Exercise brief: Repeat nothing but the lines below running from the one containing "Schwarzmüller S1" to the one containing "as matrizes, pacotes e conjunto". Keep both end lines.

Records for processing:
================

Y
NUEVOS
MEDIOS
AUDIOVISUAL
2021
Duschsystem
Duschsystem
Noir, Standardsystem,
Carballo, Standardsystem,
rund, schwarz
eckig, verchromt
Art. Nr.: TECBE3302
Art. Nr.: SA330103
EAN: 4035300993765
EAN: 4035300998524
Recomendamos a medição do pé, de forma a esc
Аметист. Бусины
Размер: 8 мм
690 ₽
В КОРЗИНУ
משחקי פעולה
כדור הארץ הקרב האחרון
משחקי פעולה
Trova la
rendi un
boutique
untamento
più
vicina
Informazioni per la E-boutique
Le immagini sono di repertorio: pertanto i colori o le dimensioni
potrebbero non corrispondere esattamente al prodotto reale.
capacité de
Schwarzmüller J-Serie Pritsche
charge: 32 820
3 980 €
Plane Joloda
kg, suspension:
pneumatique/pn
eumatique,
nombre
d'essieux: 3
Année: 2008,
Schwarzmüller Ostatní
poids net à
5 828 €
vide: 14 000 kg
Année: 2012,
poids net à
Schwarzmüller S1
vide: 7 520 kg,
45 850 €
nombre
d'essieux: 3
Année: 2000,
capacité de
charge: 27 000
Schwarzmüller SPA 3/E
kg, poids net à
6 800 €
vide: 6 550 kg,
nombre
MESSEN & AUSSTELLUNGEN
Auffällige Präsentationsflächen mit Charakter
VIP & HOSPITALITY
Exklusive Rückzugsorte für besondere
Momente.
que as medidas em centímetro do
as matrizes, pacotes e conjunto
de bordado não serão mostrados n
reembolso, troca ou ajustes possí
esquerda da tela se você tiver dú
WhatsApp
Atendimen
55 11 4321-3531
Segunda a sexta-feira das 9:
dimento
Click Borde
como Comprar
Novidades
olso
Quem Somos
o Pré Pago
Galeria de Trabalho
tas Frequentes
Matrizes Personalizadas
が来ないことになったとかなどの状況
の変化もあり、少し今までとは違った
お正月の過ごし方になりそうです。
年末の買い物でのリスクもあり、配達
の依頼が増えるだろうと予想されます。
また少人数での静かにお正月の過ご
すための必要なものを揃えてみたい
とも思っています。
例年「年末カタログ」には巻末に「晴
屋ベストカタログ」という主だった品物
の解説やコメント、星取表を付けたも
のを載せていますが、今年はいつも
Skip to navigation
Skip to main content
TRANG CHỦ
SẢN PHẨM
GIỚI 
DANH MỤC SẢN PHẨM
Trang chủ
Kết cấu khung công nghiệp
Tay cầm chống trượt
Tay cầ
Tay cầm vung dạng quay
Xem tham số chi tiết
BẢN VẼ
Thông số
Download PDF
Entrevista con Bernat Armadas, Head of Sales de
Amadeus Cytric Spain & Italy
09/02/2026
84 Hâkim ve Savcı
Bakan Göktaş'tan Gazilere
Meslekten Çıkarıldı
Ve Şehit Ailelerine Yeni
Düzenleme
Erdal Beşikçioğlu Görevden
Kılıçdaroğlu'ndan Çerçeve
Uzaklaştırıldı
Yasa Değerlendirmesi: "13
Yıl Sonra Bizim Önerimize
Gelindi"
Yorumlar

================

Output for this task:
Schwarzmüller S1
vide: 7 520 kg,
45 850 €
nombre
d'essieux: 3
Année: 2000,
capacité de
charge: 27 000
Schwarzmüller SPA 3/E
kg, poids net à
6 800 €
vide: 6 550 kg,
nombre
MESSEN & AUSSTELLUNGEN
Auffällige Präsentationsflächen mit Charakter
VIP & HOSPITALITY
Exklusive Rückzugsorte für besondere
Momente.
que as medidas em centímetro do
as matrizes, pacotes e conjunto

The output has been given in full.